Homeland Security announced late Friday that it was shutting down the border crossing in Del Rio, Texas, to deal with a massive migrant camp that’s sprung up underneath the international bridge.

The move marked a black eye for Biden administration officials, who just a day before had disputed Gov. Greg Abbott’s claim that Customs and Border Protection had proposed shutting the crossing down. The closure also served as an admission that the situation in the migrant camp has grown out of control.

CBP said border traffic is being sent to an hour southeast of Del Rio, to the port of entry at Eagle Pass.

“This temporary closure and shift is necessary in order for CBP to respond to urgent safety and security needs presented by an influx of migrants into Del Rio and is effective immediately,” the agency said in a statement. “It will advance and protect national interests and help ensure the safety of the traveling public, commercial traffic, and CBP employees and facilities.”

The camp is a serious test of the country’s southern border, with about 10,000 migrants — mostly Haitian — having taken over a beachhead on the U.S. side of the Rio Grande.

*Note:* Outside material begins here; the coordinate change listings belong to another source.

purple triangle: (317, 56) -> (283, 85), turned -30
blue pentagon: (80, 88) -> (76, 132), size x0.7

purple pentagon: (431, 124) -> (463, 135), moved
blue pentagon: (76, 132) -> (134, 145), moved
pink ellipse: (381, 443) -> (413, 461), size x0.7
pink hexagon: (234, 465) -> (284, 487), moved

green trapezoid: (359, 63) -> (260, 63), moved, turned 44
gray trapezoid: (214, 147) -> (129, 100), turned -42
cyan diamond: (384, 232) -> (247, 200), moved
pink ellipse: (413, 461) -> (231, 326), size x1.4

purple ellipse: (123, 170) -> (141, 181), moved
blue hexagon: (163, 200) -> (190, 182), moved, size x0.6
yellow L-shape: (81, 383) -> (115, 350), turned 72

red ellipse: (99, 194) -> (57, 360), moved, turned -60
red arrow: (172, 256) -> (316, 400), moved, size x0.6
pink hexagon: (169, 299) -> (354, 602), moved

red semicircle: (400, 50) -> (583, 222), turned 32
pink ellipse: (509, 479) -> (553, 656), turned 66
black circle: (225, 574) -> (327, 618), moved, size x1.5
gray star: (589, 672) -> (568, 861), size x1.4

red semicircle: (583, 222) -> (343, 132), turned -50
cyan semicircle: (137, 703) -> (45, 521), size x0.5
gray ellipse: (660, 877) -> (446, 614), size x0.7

They have yet to be arrested by Border Patrol agents, because there are simply too many of them. Agents are handing out tickets to let the migrants known when it’s their turn to be formally apprehended and processed.

The migrants are coming because Mexico has said it won’t accept Haitians being returned across the border, and the Biden administration has dismantled much of the Trump enforcement framework, leaving the U.S. government little option but to catch and release the migrants.

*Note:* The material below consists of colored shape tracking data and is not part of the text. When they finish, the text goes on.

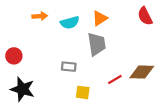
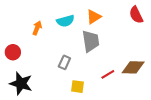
orange arrow: (40, 16) -> (37, 28), moved, turned -64
gray rectangle: (69, 67) -> (64, 62), turned -72

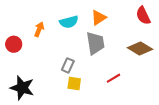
red circle: (13, 52) -> (14, 44), moved
brown diamond: (133, 67) -> (140, 48), moved, turned 30
yellow square: (78, 87) -> (74, 83), moved

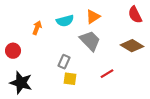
gray trapezoid: (95, 43) -> (90, 41), turned -35
red circle: (14, 44) -> (13, 51), moved

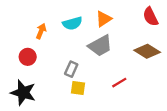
gray trapezoid: (90, 41) -> (100, 46), turned 105
red circle: (13, 51) -> (28, 57), moved

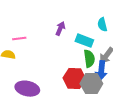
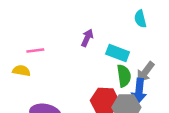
cyan semicircle: (102, 25) -> (140, 19), moved

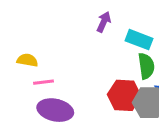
pink line: (35, 50) -> (43, 82), moved

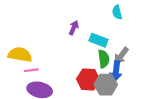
yellow semicircle: (27, 60) -> (20, 55), size x1.6

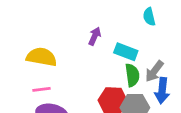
yellow semicircle: (20, 55) -> (42, 57), moved
blue arrow: (116, 71) -> (162, 91), moved

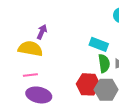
purple arrow: (95, 36) -> (42, 32), moved

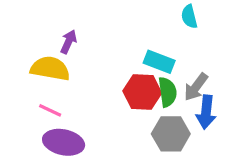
pink line: (30, 75) -> (50, 110), turned 32
red hexagon: (88, 84) -> (142, 92), moved

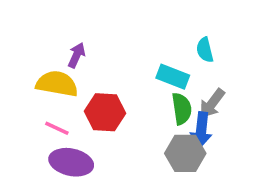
cyan semicircle: (189, 17) -> (205, 50), moved
red hexagon: (142, 92) -> (105, 112), moved
blue arrow: (206, 112) -> (201, 130), moved

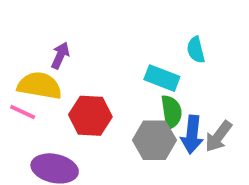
gray arrow: (212, 103) -> (218, 136), moved
pink line: (57, 128) -> (23, 112), moved
gray hexagon: (185, 153) -> (154, 140), moved

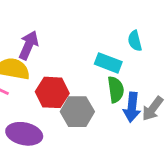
purple arrow: (60, 55) -> (29, 45), size x1.4
gray hexagon: (154, 140) -> (77, 112), moved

The situation had become an embarrassment for the administration, fueled by overhead photos, captured by drone, of the mass of migrants. The administration then issued a ban on drones, sparking outcries of a coverup.

Mr. Abbott said Thursday that he thought he’d reached a deal with Homeland Security to shut the port of entry, and had begun to deploy state resources to that end. But he said CBP changed its mind six hours later.

CBP, in its statement Friday, didn’t address the back-and-forth.